# External filters for 30 liter Cube



## Ryan Young (23 Apr 2016)

Hi all,
So I purchased a Dennerle Aqua Cube 30 today from Gumtree, the tank is awesome- clean & fancy. Might have to buy a new bulb for the 11w cause it seems a bit dull and everyone i spoke to said it was bright.
Anyway...
I set it all up for a fishless cycle then to be scaped but the Dennerle nano filter it came with is so loud, I realise this is not normal, checked and made sure it was not trapped air but by the looks of it the bloke I bought it off never cleaned the propeller and it looks worn.
Therefore I thought I would prefer a SMALL external filter that will be suitable for a planted shrimp tank and need suggestions, I have seen a thread on this before but it was from 2013 and wanted to see if there were any newer filters.
Ideally I do not want to spend a fortune and will probably buy off ebay or other sites like it and it needs to be fairly compact. If any of you guys have any ideas on one it would be much appreciated.
Ryan


----------



## pepedopolous (24 Apr 2016)

JBL e401 and Aquael Minikani are new-ish. Then there's the usual Boyu and Eden 501 type filters from Ebay...

P


----------



## ndrj1 (24 Apr 2016)

Hi there,

I'd take a look at the eden 501, I ran one several years back on a modified biOrb with good results. The only problem is that it needs to be on the same level as the tank otherwise it won't run properly. Another option is the sunsun range. I think they do a small canister suitable for canons, and fairly cheap too, although i've had no experience with them.

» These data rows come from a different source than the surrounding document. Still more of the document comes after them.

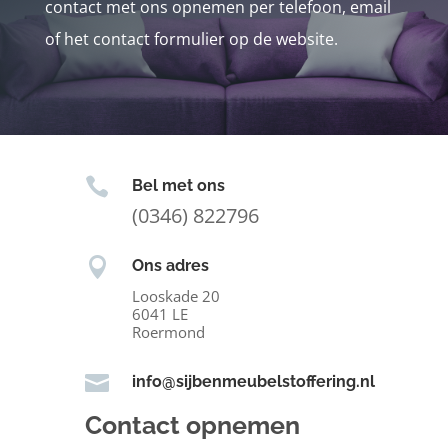
contact met ons opnemen per telefoon, email
of het contact formulier op de website.

Bel met ons
(0346) 822796

Ons adres
Looskade 20
6041 LE
Roermond

info@sijbenmeubelstoffering.nl
Contact opnemen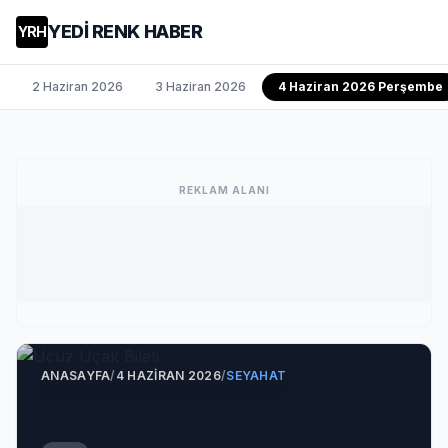
YEDİ RENK HABER
YRH
2 Haziran 2026
3 Haziran 2026
4 Haziran 2026 Perşembe
REKLAM ALANI
ANASAYFA
/
4 HAZIRAN 2026
/
SEYAHAT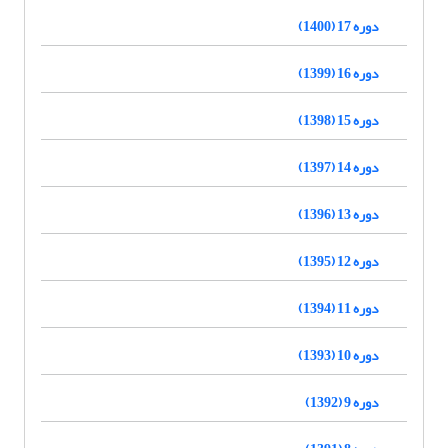
دوره 17 (1400)
دوره 16 (1399)
دوره 15 (1398)
دوره 14 (1397)
دوره 13 (1396)
دوره 12 (1395)
دوره 11 (1394)
دوره 10 (1393)
دوره 9 (1392)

I run a fluvial 106 on a 40 ltr nano at present and the flow is a bit too Tsunami for my liking...luckily there are no fish/inverts in the tank. Also, it is waaaaaay too noisy for my liking... so I'd steer clear of that one.

Have you considered a HOB filter? Dennerle offer a new one with a lily pipe included which is not at all intrusive looking on a cube setup..

https://www.amazon.co.uk/DENNERLE-Scapers-Flow-Hang-External-Litreilypipe/dp/B00BNEK3NQ


----------



## Ryan Young (24 Apr 2016)

Hi, thank you both for the replies, I will check them all out as this gives me a good selection to decide from.
Thanks


----------



## Lindy (24 Apr 2016)

The eheim ecco pro 130 is perfect for a tank this size. Flow can be reduced if necessary with the taps or you can use a spray bar or 'o bubble' type lily to soften flow.

Sent from my SM-G920F using Tapatalk


----------